Корабль медленно опускался. Судя по тому, что нас не сдуло и не сожгло, пришельцы использовали антиграв. Небедно, ой как небедно.
Бубнов, видя, что заказчик не торопится, скинул с себя броник и начал выковыривать из своей плоти застрявшие в ней пули, попутно запенивая раны с помощью маленького флакона. Я с завистью посмотрел на него и заглянул ещё раз в свою полупустою аптечку. Там всё ещё не было ничего, кроме бинтов с пропиткой и таблеток от поноса.

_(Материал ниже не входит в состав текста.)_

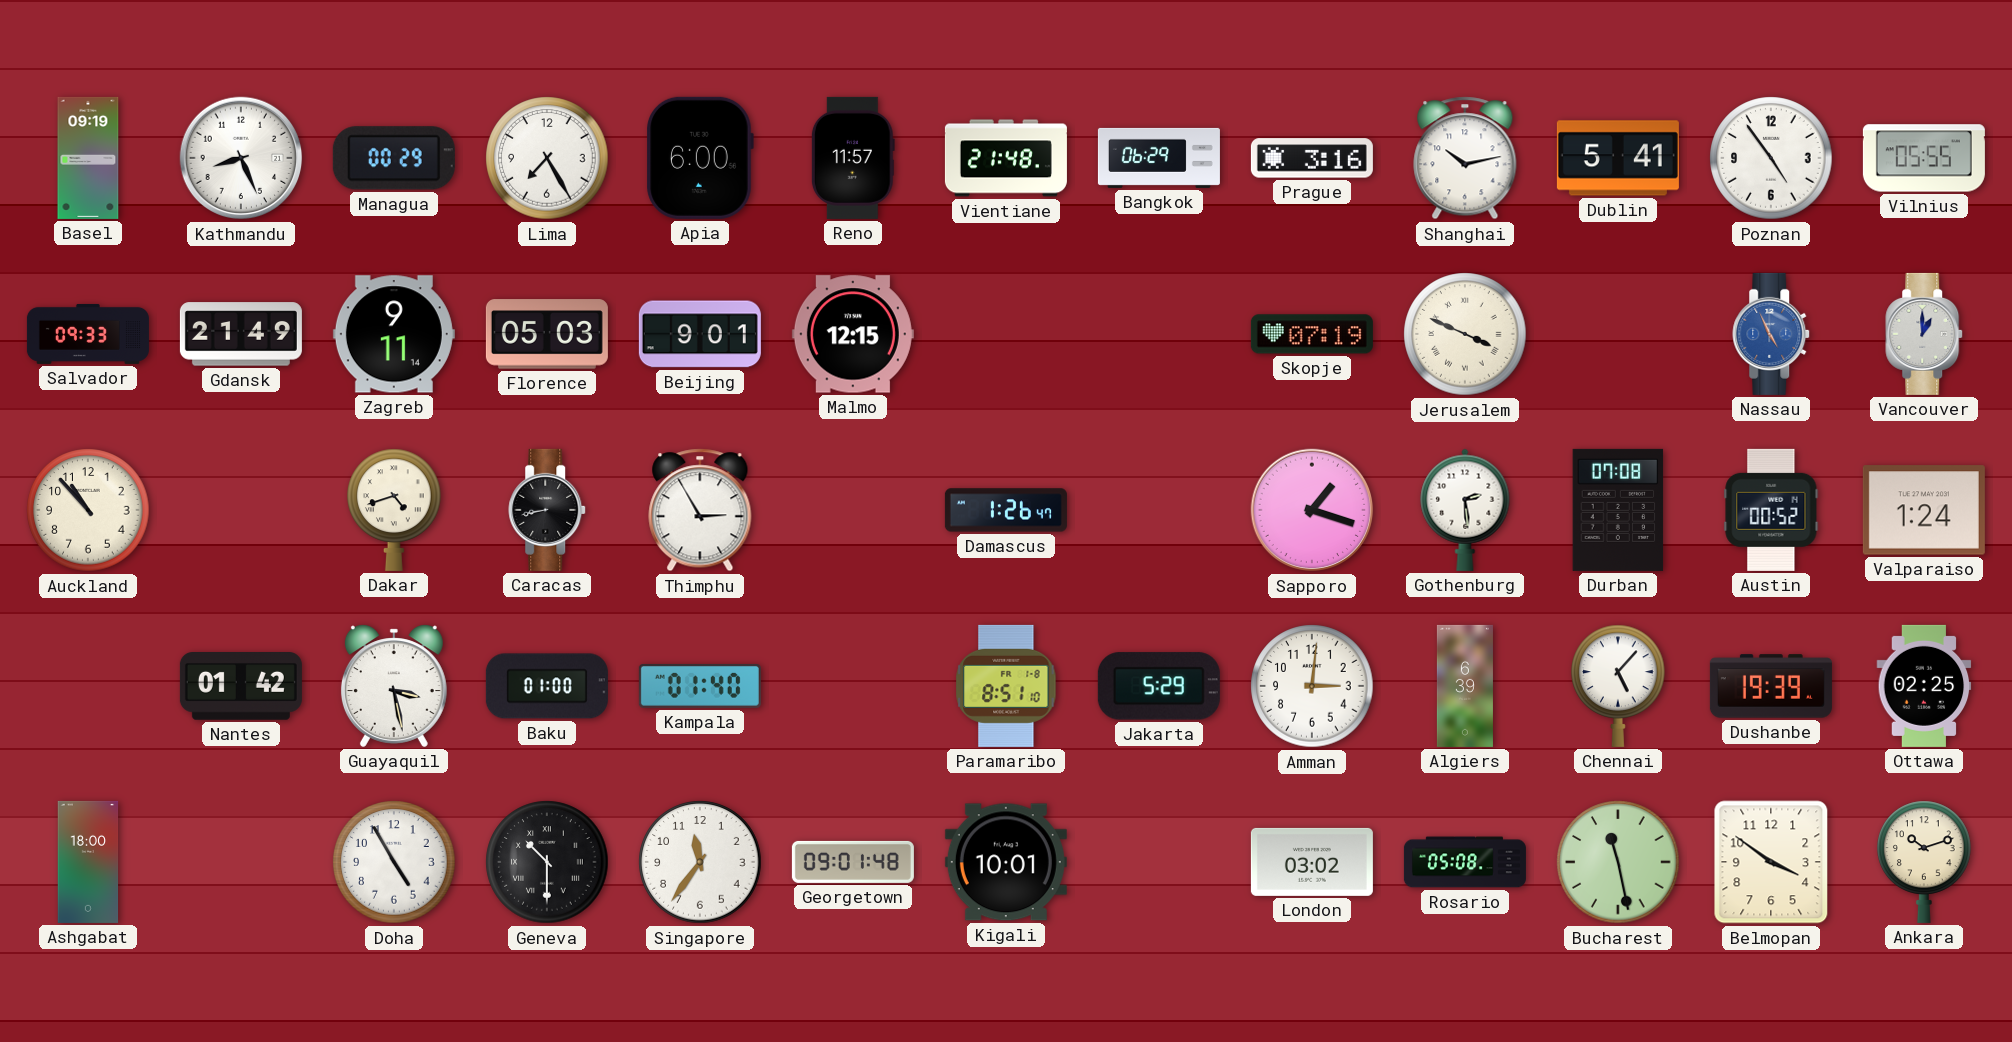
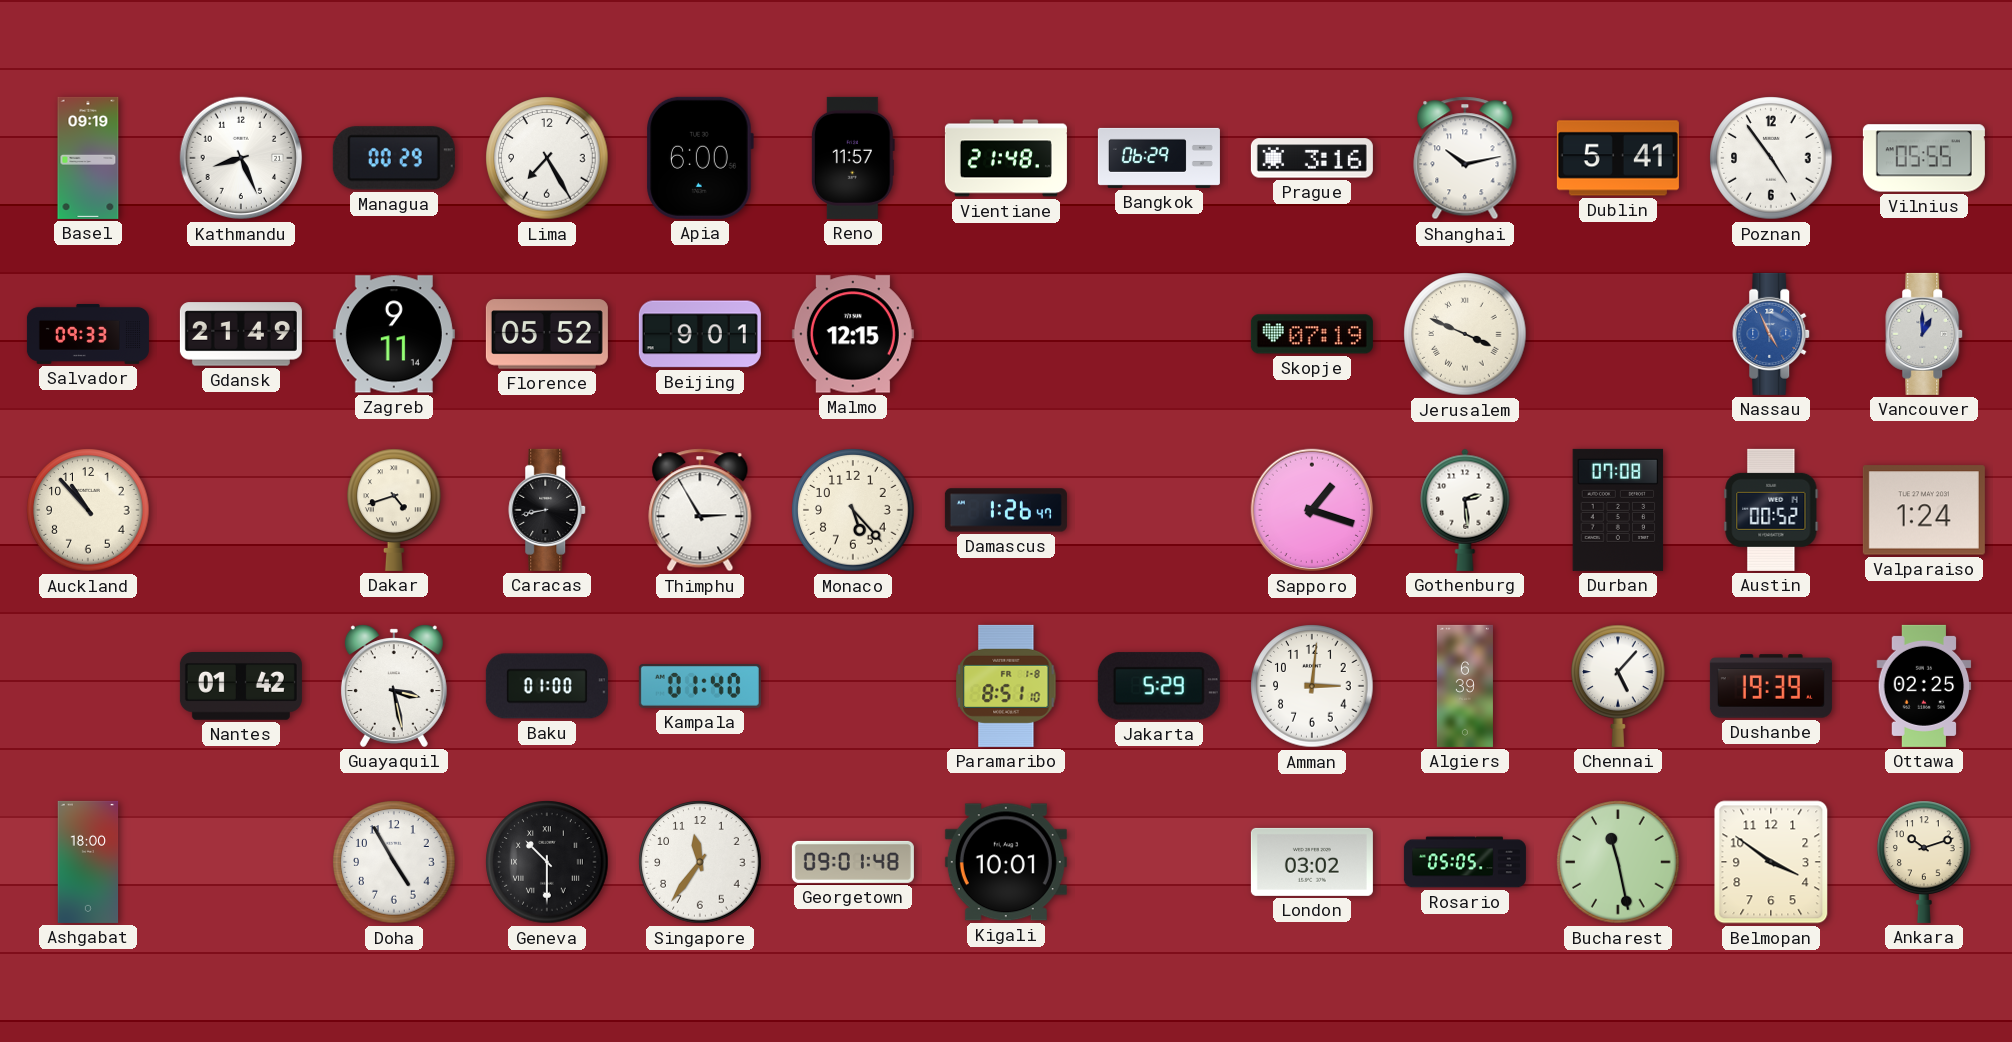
Florence: 05:03 -> 05:52
Monaco: none -> 5:23
Rosario: 05:08 -> 05:05
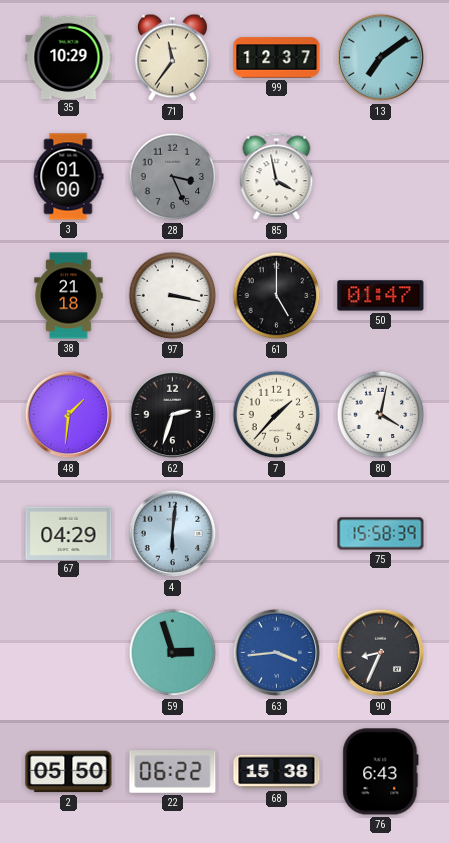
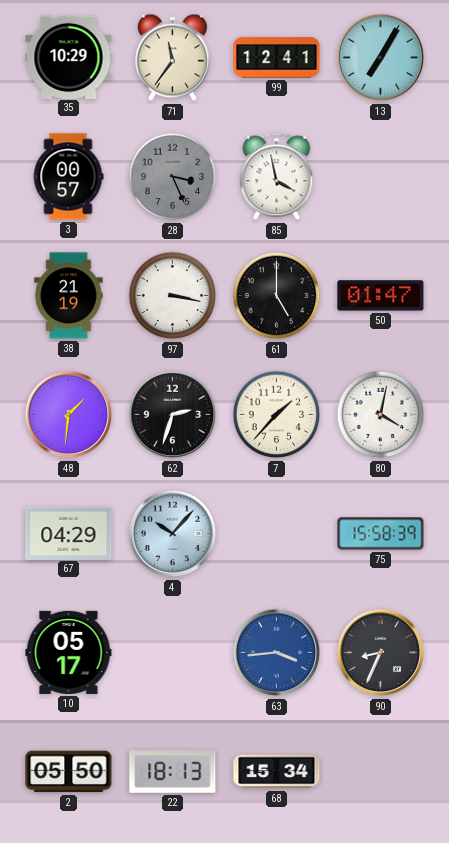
99: 12:37 -> 12:41
13: 7:09 -> 7:05
3: 01:00 -> 00:57
38: 21:18 -> 21:19
4: 6:01 -> 10:07
10: none -> 05:17
59: 2:57 -> none
22: 06:22 -> 18:13
68: 15:38 -> 15:34
76: 6:43 -> none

Одну картечину у меня даже получилось выдавить из раны, остальные пришлось оставить на месте. Тем временем корабль снизился до двадцати метров над землёй, после чего из него резко выдвинулись штыри, штук двадцать, на которые судно и опёрлось. После этого оно продолжило опускаться, втягивая штыри и стабилизируя положение относительно земли.
Где-то на расстоянии метра над землёй корабль перестал снижаться, замер. Открылся шлюз и из него… полилась духовая оркестровая музыка. Я непонимающе хлопал глазами, пока выдвигался длинный трап. Под раскаты труб и гобоев, фаготов и эуфониумов на трапе показались три четырёхногие фигуры. Я недоверчиво хлопал глазами, потому что только один из пришельцев соответствовал моим представлениям о лнео, которых я видел раньше лишь на картинках учебников да фотографиях новостных изданий.
Первый шарнир выглядел так, как я и ожидал – металлическое туловище, крепящееся к шарообразному тазу тонким, относительно общих размеров тела, цилиндром, можно сказать, трубой. Ведрообразная округлая голова с глазами, напоминавшими лимонные дольки, располагалась на такой же трубе, но более короткой. Руки имели столько же суставов, как и человеческие, но заканчивались специфическими манипуляторами. Ноги… нет, нижние конечности имели на один сустав больше, чем людские, и двигались особенно непривычно человеческому глазу, наверное, как раз из-за своей многочисленности. Так же этот лнео блестел – он был то ли отполирован, то ли покрыт чем-то, а за его спиной развевался голубой плащ.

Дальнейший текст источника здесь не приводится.